(Task details)
Below are the entries. Transcribe exactly the lines from the one with "bien d’un canal" through the one with "Bangun Rumah Tanpa Khawatir dengan", ends included, and leave out all others.

----- Data for this exercise -----

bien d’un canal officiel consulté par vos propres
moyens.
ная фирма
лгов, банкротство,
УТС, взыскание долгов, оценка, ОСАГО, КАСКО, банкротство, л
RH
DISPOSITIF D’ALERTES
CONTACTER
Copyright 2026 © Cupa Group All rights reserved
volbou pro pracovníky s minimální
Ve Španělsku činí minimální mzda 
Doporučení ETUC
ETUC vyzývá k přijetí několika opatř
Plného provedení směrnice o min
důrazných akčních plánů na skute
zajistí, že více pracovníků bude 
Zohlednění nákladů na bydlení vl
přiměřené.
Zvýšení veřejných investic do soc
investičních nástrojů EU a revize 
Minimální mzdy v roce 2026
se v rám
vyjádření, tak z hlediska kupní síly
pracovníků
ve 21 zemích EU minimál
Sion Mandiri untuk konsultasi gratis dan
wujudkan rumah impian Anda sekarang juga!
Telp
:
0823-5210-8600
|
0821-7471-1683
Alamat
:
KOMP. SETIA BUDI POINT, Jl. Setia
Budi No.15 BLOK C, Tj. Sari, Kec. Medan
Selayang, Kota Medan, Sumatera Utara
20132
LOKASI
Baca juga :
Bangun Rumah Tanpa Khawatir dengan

-----
----- Data for this exercise -----

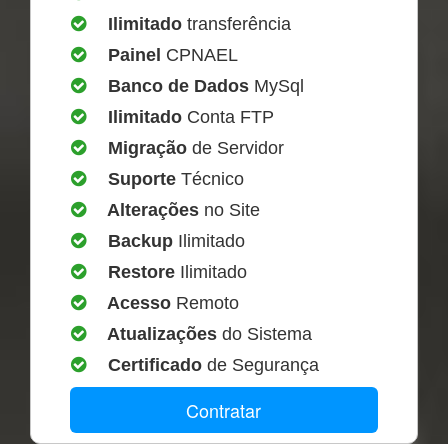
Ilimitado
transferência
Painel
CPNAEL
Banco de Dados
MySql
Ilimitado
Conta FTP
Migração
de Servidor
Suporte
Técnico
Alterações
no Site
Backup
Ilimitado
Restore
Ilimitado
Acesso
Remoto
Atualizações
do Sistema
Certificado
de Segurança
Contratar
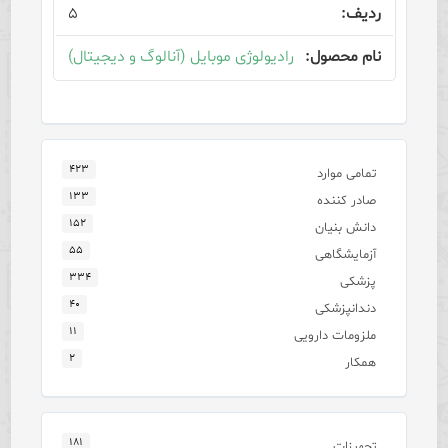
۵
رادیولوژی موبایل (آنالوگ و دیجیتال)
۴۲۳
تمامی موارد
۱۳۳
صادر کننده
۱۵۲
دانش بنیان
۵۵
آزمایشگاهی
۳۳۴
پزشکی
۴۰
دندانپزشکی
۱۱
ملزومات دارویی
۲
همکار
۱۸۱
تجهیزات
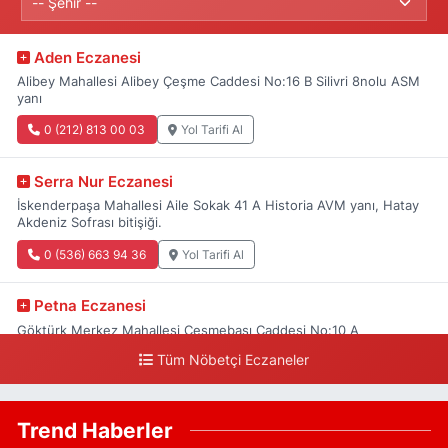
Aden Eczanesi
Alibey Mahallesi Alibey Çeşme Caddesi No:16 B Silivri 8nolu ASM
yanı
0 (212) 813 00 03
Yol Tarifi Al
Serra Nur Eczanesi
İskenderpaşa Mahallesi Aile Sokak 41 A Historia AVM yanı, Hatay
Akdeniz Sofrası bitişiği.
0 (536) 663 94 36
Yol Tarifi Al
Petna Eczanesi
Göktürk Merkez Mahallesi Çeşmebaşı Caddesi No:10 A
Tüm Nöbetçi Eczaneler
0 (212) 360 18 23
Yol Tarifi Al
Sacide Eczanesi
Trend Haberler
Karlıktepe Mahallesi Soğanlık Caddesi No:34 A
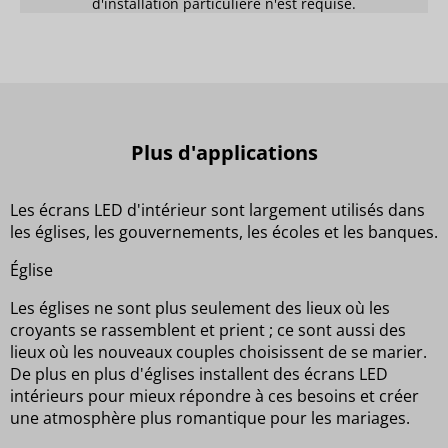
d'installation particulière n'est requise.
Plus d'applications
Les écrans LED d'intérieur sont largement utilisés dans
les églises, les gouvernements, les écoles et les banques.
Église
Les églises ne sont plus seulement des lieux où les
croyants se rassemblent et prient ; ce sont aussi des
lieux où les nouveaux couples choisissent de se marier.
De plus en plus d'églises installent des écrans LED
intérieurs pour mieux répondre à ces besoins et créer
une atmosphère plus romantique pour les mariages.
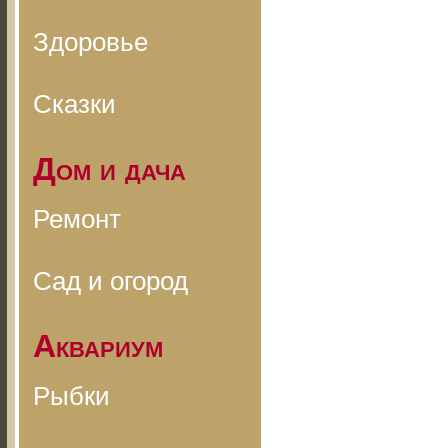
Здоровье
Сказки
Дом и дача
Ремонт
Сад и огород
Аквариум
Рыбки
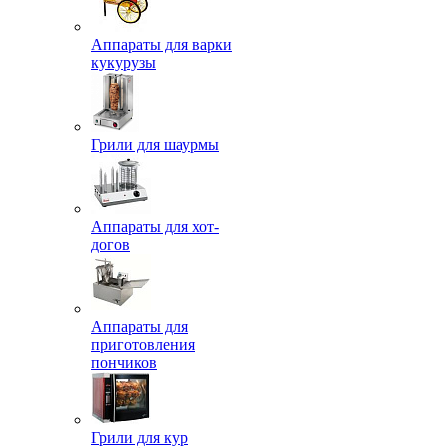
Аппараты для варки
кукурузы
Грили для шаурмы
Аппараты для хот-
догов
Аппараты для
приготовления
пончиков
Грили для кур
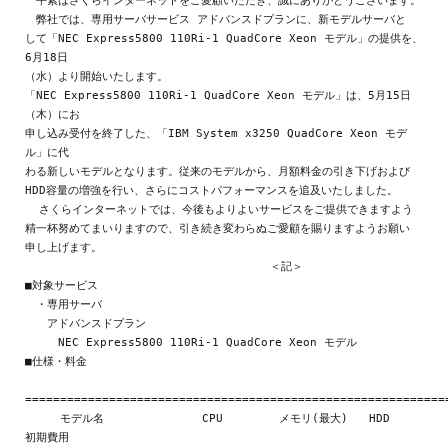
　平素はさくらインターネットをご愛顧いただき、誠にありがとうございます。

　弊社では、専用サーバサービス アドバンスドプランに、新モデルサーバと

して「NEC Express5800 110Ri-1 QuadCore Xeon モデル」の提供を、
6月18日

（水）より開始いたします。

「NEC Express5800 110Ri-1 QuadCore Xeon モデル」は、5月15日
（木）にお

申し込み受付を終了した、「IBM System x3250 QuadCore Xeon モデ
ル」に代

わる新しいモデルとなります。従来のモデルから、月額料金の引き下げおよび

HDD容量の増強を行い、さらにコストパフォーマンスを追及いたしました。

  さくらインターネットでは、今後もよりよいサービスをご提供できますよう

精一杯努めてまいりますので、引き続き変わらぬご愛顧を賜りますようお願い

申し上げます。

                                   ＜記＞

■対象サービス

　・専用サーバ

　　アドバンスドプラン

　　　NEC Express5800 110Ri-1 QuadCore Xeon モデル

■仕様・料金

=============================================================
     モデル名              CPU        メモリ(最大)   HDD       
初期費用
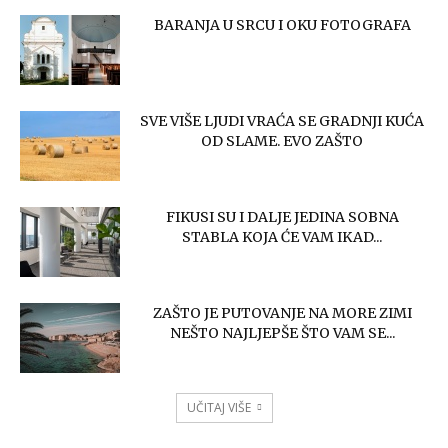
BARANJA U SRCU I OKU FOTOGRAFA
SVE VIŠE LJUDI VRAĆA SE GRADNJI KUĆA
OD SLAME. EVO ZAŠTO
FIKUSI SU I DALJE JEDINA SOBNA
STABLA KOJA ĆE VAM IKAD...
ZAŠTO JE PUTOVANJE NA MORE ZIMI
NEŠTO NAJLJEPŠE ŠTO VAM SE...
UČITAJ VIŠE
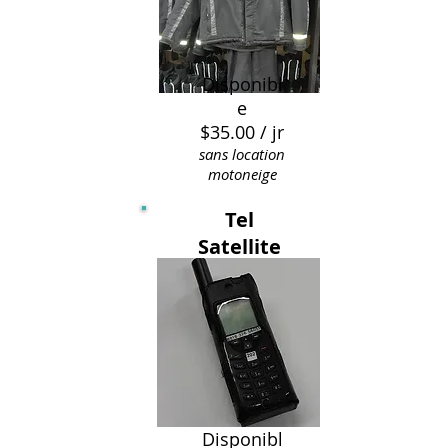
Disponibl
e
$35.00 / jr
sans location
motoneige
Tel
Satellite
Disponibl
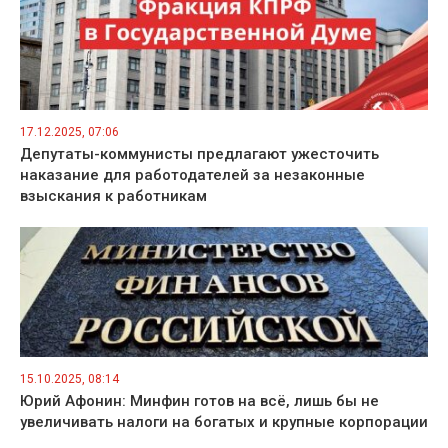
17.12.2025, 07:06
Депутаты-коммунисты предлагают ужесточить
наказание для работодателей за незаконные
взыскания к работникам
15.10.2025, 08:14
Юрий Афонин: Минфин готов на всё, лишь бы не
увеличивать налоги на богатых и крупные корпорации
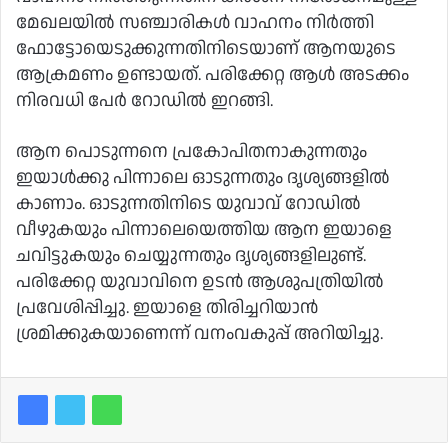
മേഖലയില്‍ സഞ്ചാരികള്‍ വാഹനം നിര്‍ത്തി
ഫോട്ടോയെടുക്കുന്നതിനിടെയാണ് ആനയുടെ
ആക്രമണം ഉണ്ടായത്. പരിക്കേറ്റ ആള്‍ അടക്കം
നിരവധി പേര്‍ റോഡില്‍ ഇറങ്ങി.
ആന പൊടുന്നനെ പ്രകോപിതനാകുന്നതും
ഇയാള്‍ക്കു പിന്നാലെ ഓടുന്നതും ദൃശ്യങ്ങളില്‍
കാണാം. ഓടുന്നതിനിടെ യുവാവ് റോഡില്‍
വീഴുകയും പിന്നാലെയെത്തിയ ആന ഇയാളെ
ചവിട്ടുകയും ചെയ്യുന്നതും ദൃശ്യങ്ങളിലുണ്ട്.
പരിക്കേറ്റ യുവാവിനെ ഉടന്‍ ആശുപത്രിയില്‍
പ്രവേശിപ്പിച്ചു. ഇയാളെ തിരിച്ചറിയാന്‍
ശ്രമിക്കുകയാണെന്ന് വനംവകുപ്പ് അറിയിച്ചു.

-----
----- Data for this exercise -----

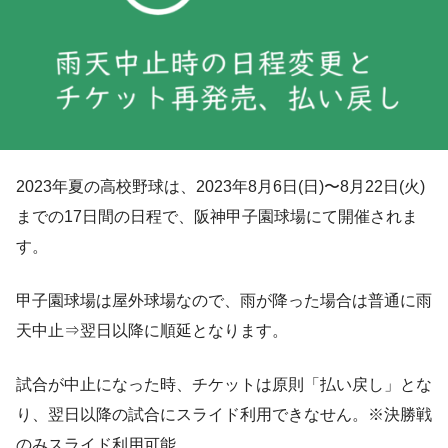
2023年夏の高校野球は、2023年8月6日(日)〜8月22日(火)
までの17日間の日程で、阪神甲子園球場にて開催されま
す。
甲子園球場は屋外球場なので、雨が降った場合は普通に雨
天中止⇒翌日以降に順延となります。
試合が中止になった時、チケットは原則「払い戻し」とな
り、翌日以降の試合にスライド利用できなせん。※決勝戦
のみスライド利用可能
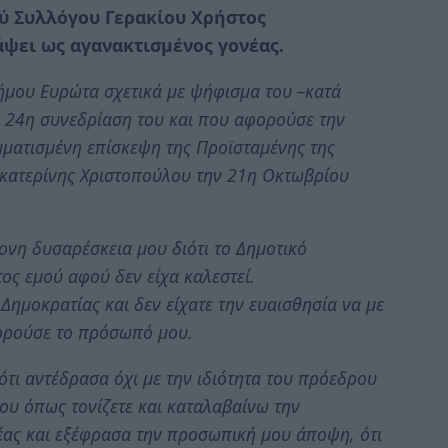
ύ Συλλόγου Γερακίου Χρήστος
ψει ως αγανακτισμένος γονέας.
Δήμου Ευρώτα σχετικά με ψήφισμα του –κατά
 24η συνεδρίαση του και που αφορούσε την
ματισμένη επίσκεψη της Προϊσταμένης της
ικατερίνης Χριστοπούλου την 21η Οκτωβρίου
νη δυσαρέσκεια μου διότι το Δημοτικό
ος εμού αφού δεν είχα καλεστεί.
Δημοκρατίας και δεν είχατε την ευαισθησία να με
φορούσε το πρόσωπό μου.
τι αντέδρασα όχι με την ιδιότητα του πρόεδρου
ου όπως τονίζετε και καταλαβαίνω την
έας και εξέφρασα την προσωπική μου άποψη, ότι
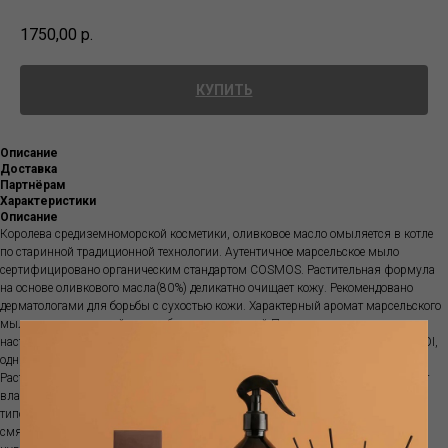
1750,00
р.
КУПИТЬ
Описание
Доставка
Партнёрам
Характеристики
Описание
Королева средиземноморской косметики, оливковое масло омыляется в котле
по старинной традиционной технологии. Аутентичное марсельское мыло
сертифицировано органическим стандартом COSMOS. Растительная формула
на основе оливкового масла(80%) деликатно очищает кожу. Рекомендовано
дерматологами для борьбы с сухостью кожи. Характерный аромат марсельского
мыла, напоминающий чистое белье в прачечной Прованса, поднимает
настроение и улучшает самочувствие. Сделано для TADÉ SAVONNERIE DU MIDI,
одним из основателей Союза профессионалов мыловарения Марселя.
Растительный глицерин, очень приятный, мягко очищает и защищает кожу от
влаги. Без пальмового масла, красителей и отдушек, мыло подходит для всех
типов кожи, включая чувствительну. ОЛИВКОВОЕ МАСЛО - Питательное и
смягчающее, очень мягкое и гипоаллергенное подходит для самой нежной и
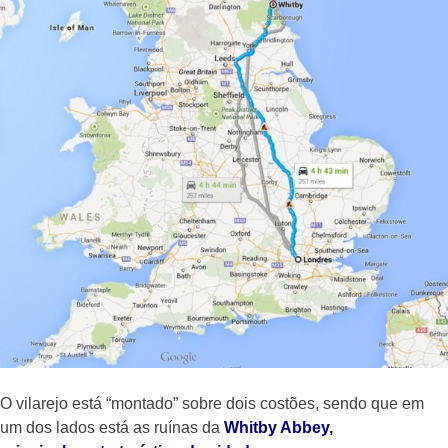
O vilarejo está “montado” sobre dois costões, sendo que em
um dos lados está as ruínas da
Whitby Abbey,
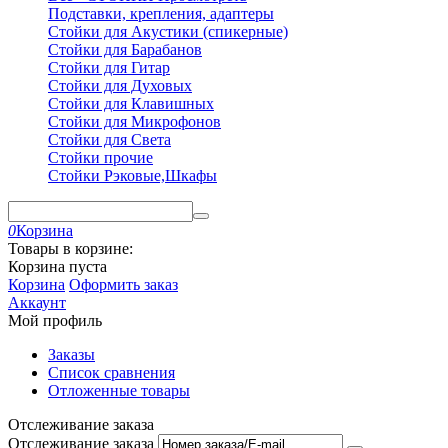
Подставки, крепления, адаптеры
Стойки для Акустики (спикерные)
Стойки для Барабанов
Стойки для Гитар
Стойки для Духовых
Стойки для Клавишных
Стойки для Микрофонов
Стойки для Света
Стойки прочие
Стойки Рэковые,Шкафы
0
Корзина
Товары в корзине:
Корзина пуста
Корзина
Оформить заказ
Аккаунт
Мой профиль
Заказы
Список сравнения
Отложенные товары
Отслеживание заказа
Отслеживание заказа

-----

(Written answer)
bien d’un canal officiel consulté par vos propres
moyens.
ная фирма
лгов, банкротство,
УТС, взыскание долгов, оценка, ОСАГО, КАСКО, банкротство, л
RH
DISPOSITIF D’ALERTES
CONTACTER
Copyright 2026 © Cupa Group All rights reserved
volbou pro pracovníky s minimální
Ve Španělsku činí minimální mzda 
Doporučení ETUC
ETUC vyzývá k přijetí několika opatř
Plného provedení směrnice o min
důrazných akčních plánů na skute
zajistí, že více pracovníků bude 
Zohlednění nákladů na bydlení vl
přiměřené.
Zvýšení veřejných investic do soc
investičních nástrojů EU a revize 
Minimální mzdy v roce 2026
se v rám
vyjádření, tak z hlediska kupní síly
pracovníků
ve 21 zemích EU minimál
Sion Mandiri untuk konsultasi gratis dan
wujudkan rumah impian Anda sekarang juga!
Telp
:
0823-5210-8600
|
0821-7471-1683
Alamat
:
KOMP. SETIA BUDI POINT, Jl. Setia
Budi No.15 BLOK C, Tj. Sari, Kec. Medan
Selayang, Kota Medan, Sumatera Utara
20132
LOKASI
Baca juga :
Bangun Rumah Tanpa Khawatir dengan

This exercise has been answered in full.